**What is needed**
Scan the lines below for "italic" and copy the matches.

**Task data**
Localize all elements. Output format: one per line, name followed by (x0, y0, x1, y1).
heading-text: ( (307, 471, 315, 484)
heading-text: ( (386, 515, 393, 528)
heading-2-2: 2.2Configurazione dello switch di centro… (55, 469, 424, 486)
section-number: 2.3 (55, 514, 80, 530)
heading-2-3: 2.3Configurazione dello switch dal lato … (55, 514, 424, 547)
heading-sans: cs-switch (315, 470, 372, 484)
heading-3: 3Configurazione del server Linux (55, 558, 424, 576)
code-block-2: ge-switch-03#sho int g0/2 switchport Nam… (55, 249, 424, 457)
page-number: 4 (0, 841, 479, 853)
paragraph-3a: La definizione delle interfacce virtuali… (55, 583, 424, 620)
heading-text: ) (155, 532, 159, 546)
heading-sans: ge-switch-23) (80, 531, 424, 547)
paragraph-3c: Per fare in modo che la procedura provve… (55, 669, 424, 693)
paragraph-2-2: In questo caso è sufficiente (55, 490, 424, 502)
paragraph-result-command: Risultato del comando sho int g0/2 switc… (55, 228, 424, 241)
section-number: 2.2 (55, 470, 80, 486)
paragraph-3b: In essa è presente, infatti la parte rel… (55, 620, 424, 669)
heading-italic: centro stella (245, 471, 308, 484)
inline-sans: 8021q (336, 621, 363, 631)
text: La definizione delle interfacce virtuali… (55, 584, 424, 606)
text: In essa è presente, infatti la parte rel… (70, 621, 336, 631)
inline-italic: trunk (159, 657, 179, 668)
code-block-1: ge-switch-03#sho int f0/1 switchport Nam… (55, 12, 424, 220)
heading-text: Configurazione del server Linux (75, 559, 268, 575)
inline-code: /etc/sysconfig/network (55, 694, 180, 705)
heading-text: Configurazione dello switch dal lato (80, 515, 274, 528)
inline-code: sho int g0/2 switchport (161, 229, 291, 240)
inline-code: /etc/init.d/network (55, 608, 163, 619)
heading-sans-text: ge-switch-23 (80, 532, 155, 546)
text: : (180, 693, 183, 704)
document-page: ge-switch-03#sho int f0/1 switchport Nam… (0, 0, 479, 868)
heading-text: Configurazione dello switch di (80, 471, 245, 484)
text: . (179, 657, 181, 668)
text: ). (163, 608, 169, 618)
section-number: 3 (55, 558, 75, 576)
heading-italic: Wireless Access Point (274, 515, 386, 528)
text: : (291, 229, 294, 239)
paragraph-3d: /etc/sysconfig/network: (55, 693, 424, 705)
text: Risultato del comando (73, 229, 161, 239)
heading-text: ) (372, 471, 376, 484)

---

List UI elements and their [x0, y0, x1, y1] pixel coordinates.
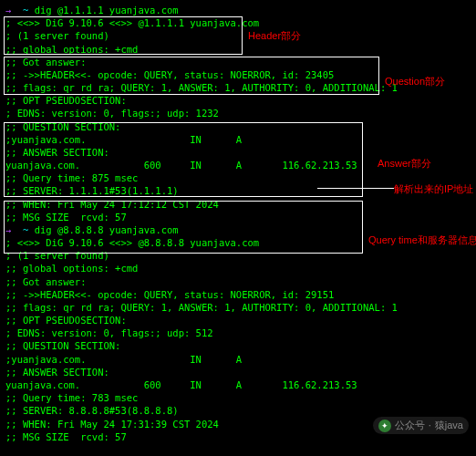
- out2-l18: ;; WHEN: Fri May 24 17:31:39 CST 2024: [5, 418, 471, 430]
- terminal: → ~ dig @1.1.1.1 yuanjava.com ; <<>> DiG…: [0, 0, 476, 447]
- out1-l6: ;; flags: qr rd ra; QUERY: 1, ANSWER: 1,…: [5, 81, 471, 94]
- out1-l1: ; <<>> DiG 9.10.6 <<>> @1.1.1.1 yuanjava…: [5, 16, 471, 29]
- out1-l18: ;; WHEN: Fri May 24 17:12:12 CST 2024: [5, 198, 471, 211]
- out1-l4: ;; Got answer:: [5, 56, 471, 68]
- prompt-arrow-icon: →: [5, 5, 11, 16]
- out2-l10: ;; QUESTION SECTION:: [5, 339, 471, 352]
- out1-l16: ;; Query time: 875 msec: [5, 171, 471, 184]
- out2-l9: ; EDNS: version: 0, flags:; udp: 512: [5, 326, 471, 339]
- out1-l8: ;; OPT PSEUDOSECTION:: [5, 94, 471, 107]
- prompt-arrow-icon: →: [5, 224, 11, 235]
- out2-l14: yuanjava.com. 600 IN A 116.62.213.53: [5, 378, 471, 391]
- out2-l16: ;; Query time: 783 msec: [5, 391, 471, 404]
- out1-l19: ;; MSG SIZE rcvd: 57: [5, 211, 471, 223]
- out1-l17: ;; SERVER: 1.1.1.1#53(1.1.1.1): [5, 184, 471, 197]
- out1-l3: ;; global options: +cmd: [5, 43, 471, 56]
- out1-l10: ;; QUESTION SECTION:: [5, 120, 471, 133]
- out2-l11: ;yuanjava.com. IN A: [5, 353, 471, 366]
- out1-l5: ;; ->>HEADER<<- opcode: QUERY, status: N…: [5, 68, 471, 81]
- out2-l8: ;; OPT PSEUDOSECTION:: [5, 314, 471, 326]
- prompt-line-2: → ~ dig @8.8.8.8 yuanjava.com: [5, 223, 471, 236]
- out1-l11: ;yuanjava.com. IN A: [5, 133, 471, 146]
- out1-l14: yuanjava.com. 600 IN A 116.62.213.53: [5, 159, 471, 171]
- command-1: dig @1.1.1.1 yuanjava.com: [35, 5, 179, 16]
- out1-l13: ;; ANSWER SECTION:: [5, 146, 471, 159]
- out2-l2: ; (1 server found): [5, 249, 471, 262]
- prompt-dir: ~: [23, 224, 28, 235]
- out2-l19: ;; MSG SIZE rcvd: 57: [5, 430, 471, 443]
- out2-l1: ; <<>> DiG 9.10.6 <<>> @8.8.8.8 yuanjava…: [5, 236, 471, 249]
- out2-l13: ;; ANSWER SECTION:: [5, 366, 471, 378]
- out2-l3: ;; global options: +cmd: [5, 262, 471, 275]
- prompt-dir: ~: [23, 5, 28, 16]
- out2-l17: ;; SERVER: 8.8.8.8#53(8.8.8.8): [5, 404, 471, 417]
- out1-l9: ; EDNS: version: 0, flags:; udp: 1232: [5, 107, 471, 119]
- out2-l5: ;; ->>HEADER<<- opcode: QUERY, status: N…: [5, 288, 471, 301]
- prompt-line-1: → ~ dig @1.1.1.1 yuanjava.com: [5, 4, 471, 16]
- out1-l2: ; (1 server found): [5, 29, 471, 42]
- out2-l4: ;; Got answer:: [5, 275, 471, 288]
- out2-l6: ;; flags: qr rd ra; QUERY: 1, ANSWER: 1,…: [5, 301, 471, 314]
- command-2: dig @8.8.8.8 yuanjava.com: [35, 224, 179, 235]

**Answer for the task**
heading-italic: centro stella (245, 471, 308, 484)
inline-italic: trunk (159, 657, 179, 668)
heading-italic: Wireless Access Point (274, 515, 386, 528)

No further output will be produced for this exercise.